The painter and etcher Peter Coker was born in London in 1926. Although he wished to become a painter from the age of twelve, his first job, was as an assistant in his father’s confectionary firm. After working there for a year, he managed to obtain work in Odham’s Press and whilst employed there he was able to attend part-time classes at St Martin’s School of Art and the Central School of Arts and Crafts. Although he was ready to attend art school full time by the time he was seventeen, he did not do so for a number of years. Instead he initially volunteered for the Fleet Air Arm before entering St Martin’s as a full-time student in 1946, with a war-service grant. He travelled throughout Italy and France in 1949 and 1950 where he was inspired by the work of Courbet, in particular his masterpiece The Funeral at Ornans, and Courbet’s influence is evident in much Coker’s own work. In 1950, he began a postgraduate course at the Royal College of Art where he studied for the following four years. Although he was associated with the Kitchen Sink School, he never exhibited with them, instead showing at Zwemmer’s where he had five solo exhibitions throughout the 1950s and 1960s, the first of these in 1956. The subject matter of his paintings up to this period had incorporated elements such as butcher’s shops and animal carcasses. It was at this point that he began to focus his attention to landscape painting, inspired by his travels in Normandy, Brittany, Cornwall and Devon.
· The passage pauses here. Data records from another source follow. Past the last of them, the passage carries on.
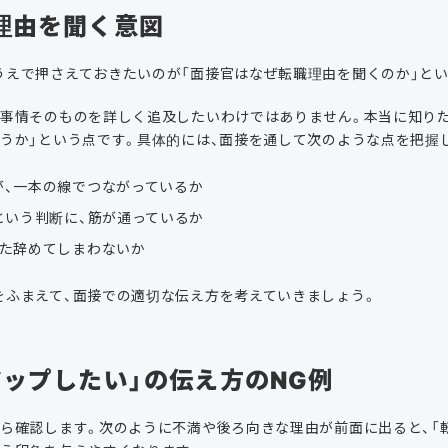
理由を聞く意図
うえで押さえておきたいのが「面接官はなぜ転職理由を聞くのか」とい
た事情そのものを詳しく追及したいわけではありません。本当に知りた
そうか」という点です。具体的には、面接を通して次のような点を把握
が、一本の線でつながっているか
という判断に、筋が通っているか
また辞めてしまわないか
をふまえて、面接での適切な伝え方を考えていきましょう。
アップしたい」の伝え方のNG例
から確認します。次のように不満や後ろ向きな理由が前面に出ると、「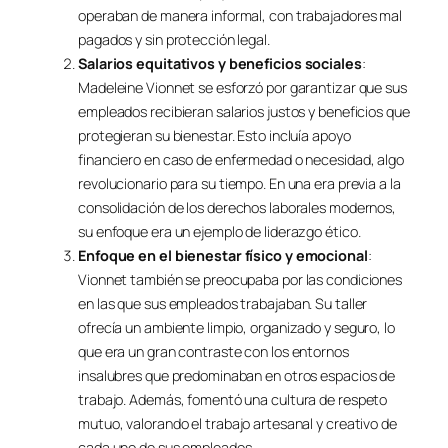
operaban de manera informal, con trabajadores mal
pagados y sin protección legal.
Salarios equitativos y beneficios sociales
:
Madeleine Vionnet se esforzó por garantizar que sus
empleados recibieran salarios justos y beneficios que
protegieran su bienestar. Esto incluía apoyo
financiero en caso de enfermedad o necesidad, algo
revolucionario para su tiempo. En una era previa a la
consolidación de los derechos laborales modernos,
su enfoque era un ejemplo de liderazgo ético.
Enfoque en el bienestar físico y emocional
:
Vionnet también se preocupaba por las condiciones
en las que sus empleados trabajaban. Su taller
ofrecía un ambiente limpio, organizado y seguro, lo
que era un gran contraste con los entornos
insalubres que predominaban en otros espacios de
trabajo. Además, fomentó una cultura de respeto
mutuo, valorando el trabajo artesanal y creativo de
cada uno de sus empleados.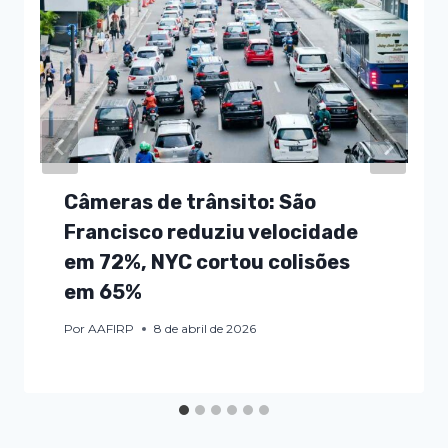
Câmeras de trânsito: São
Francisco reduziu velocidade
em 72%, NYC cortou colisões
em 65%
Por
AAFIRP
8 de abril de 2026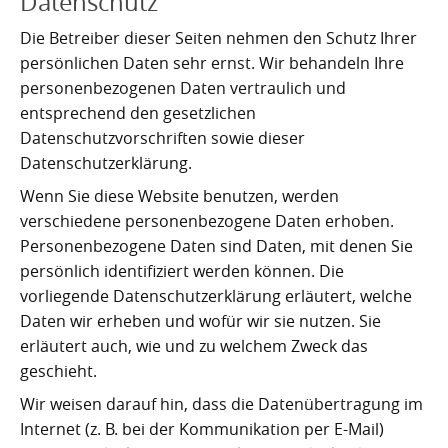
Datenschutz
Die Betreiber dieser Seiten nehmen den Schutz Ihrer
persönlichen Daten sehr ernst. Wir behandeln Ihre
personenbezogenen Daten vertraulich und
entsprechend den gesetzlichen
Datenschutzvorschriften sowie dieser
Datenschutzerklärung.
Wenn Sie diese Website benutzen, werden
verschiedene personenbezogene Daten erhoben.
Personenbezogene Daten sind Daten, mit denen Sie
persönlich identifiziert werden können. Die
vorliegende Datenschutzerklärung erläutert, welche
Daten wir erheben und wofür wir sie nutzen. Sie
erläutert auch, wie und zu welchem Zweck das
geschieht.
Wir weisen darauf hin, dass die Datenübertragung im
Internet (z. B. bei der Kommunikation per E-Mail)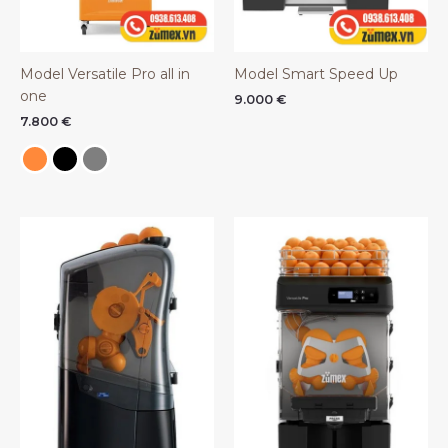
Model Versatile Pro all in
Model Smart Speed Up
one
9.000
€
7.800
€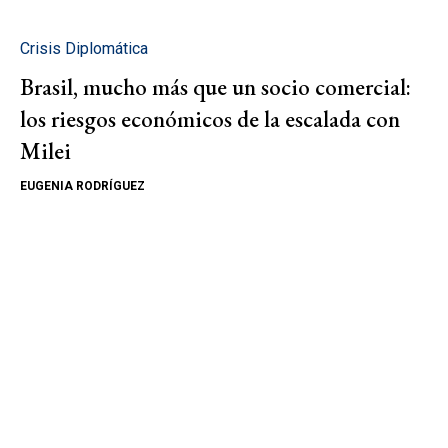
Crisis Diplomática
Brasil, mucho más que un socio comercial:
los riesgos económicos de la escalada con
Milei
EUGENIA RODRÍGUEZ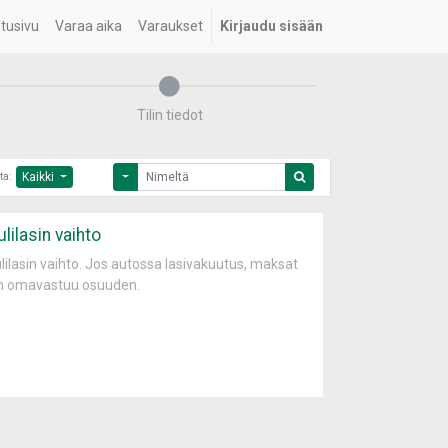
tusivu
Varaa aika
Varaukset
Kirjaudu sisään
Tilin tiedot
ta:
Kaikki
lilasin vaihto
lilasin vaihto. Jos autossa lasivakuutus, maksat
n omavastuu osuuden.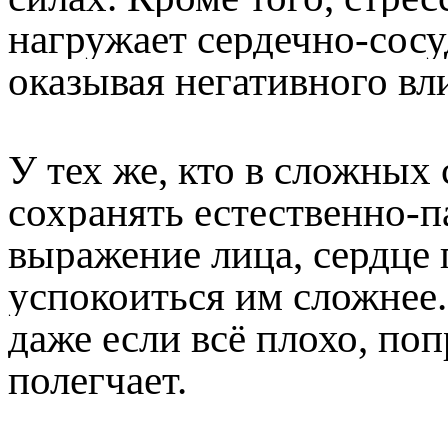
нагружает сердечно-сосу
оказывая негативного вли
У тех же, кто в сложных
сохранять естественно-п
выражение лица, сердце 
успокоиться им сложнее.
даже если всё плохо, по
полегчает.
From 1962, Coker lived with his wife and son in Essex and, as well as teaching at St Martin’s School of Art, he travelled around England and France to paint. He was elected an associate of the Royal Academy in 1965, becoming a Royal Academician seven years later, and when Zwemmers closed in 1967, he started exhibiting at the Royal Academy summer exhibitions, as well as holding solo shows at the Thackeray Gallery and Gallery 10. His status was further consolidated by two retrospective exhibitions in the 1970s, one at the Minories in Colchester in 1972 and another, focusing on his butcher’s shop paintings in 1979. Following his son’s early death in 1985, he worked in Badenscallie in north-west Scotland, where a noticeable change took place in his work. More retrospectives followed at the Fitzwilliam Museum in 1989 and the Abbot Hall Art Gallery in 1992. By that year, however, he was forced to give up painting due to ill health. A renewed period of activity began ten years later, culminating in an exhibition at the Graves Art Gallery, Sheffield in 2004, the year of his death.
Coker was a leading realist painter of his generation. Even though Abstract Expressionism dominated in the post-war period, Coker always remained resolute in his desire to paint what he saw, with landscapes remaining his predominant subject matter throughout his life.